Pathanwadi in suburban Mumbai — the place where films go to die

How is it that we have been so cavalier about our rich audiovisual heritage?

Shivendra Singh Dungarpur Published 06.06.19, 11:51 AM
Film preservation is a treasure hunt where we live in the hope that we will find a lost Indian film in a cupboard, a flea market or an old cinema.

Film preservation is a treasure hunt where we live in the hope that we will find a lost Indian film in a cupboard, a flea market or an old cinema. (Shutterstock)

In 2014, I received a phone call from Gulzarsaheb. He had been awarded the Dadasaheb Phalke award and the government wanted to screen a retrospective of his films at the International Film Festival of India in Goa. But it couldn’t find a print of his acclaimed film, Maachis. This was a film less than 20 years old; yet it seemed to have vanished. This is just the tip of the iceberg in the tragic story of the colossal loss of India’s film heritage.
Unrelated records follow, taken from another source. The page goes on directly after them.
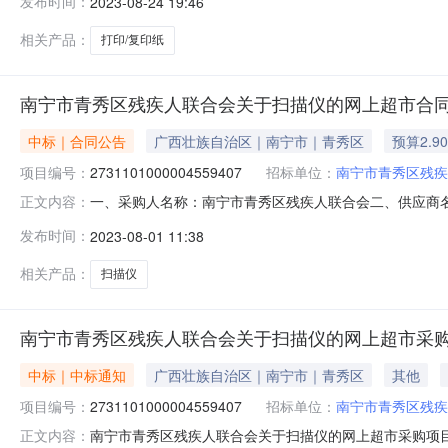
发布时间：
2023-08-24 19:46
信息采购计划金额1QXZC2023-W1-006004750.
相关产品：
打印/复印纸
南宁市青秀区残疾人联合会关于扫描仪的网上超市合
中标｜合同公告
广西壮族自治区｜南宁市｜青秀区
预算2.9
项目编号：
2731101000004559407
招标单位：
南宁市青秀区残疾
一、采购人名称：南宁市青秀区残疾人联合会二、供应商
正文内容：
2731101000004559407五、合同编号：11N3588
发布时间：
2023-08-01 11:38
档扫描仪高速高清自动影源X2110A件1.00500050002
相关产品：
扫描仪
南宁市青秀区残疾人联合会关于扫描仪的网上超市采
中标｜中标通知
广西壮族自治区｜南宁市｜青秀区
其他
项目编号：
2731101000004559407
招标单位：
南宁市青秀区残疾
南宁市青秀区残疾人联合会关于扫描仪的网上超市采购项目（项
正文内容：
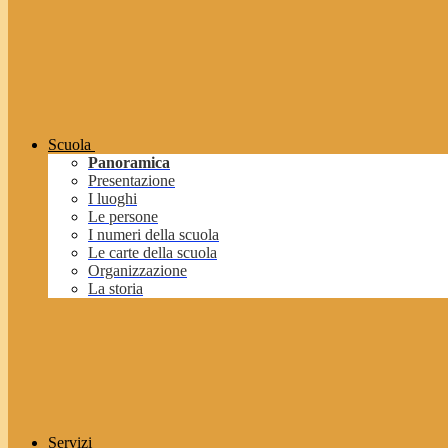
Scuola
Panoramica
Presentazione
I luoghi
Le persone
I numeri della scuola
Le carte della scuola
Organizzazione
La storia
Servizi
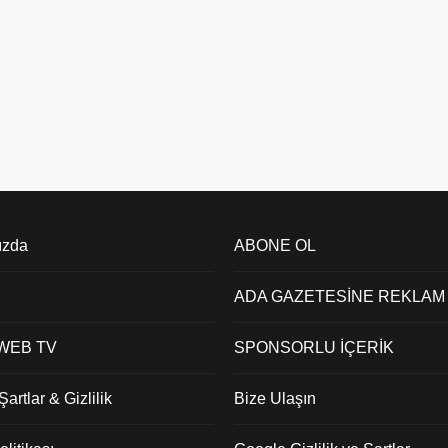
ızda
ABONE OL
ADA GAZETESİNE REKLAM
 WEB TV
SPONSORLU İÇERİK
artlar & Gizlilik
Bize Ulaşın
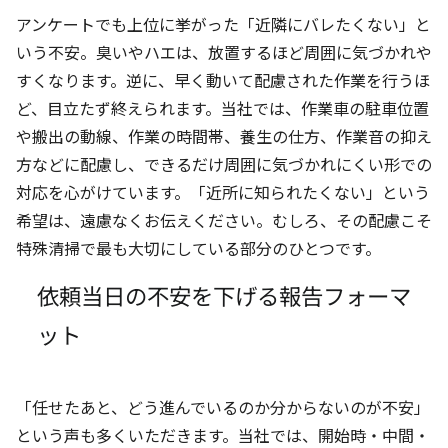
アンケートでも上位に挙がった「近隣にバレたくない」と
いう不安。臭いやハエは、放置するほど周囲に気づかれや
すくなります。逆に、早く動いて配慮された作業を行うほ
ど、目立たず終えられます。当社では、作業車の駐車位置
や搬出の動線、作業の時間帯、養生の仕方、作業音の抑え
方などに配慮し、できるだけ周囲に気づかれにくい形での
対応を心がけています。「近所に知られたくない」という
希望は、遠慮なくお伝えください。むしろ、その配慮こそ
特殊清掃で最も大切にしている部分のひとつです。
依頼当日の不安を下げる報告フォーマ
ット
「任せたあと、どう進んでいるのか分からないのが不安」
という声も多くいただきます。当社では、開始時・中間・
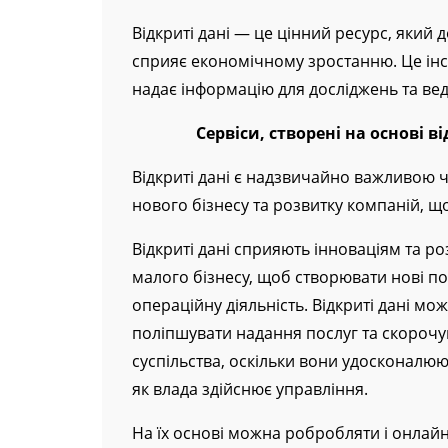
місцевому рівні.
Відкриті дані — це цінний ресурс, який
сприяє економічному зростанню. Це ін
надає інформацію для досліджень та вед
Сервіси, створені на основі ві
Відкриті дані є надзвичайно важливою 
нового бізнесу та розвитку компаній, щ
Відкриті дані сприяють інноваціям та р
малого бізнесу, щоб створювати нові по
операційну діяльність. Відкриті дані мо
поліпшувати надання послуг та скорочув
суспільства, оскільки вони удосконалюю
як влада здійснює управління.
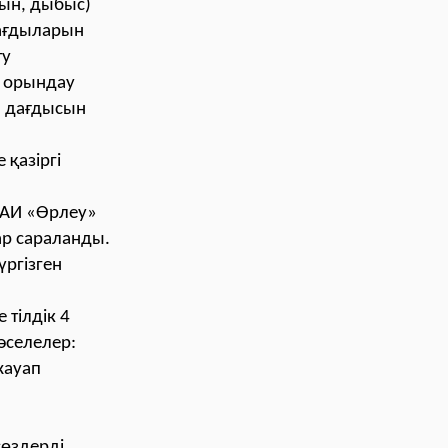
буын, дыбыс)
дағдыларын
ту
і орындау
м дағдысын
қазіргі
БАИ «Өрлеу»
р сараланды.
үргізген
 тілдік 4
әселелер:
жауап
сөздерді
Yet I am often asked whether films need to be saved at all — with a million versions available across so many media, surely films will survive in some form or the other. My standard answer is that with millions of copies of van Gogh’s Sunflowers available on everything — from postcards to mouse pads to screen savers — is the original and the acres of museum space devoted to preserving the paintings necessary? And that’s where the root of the problem lies for films in India.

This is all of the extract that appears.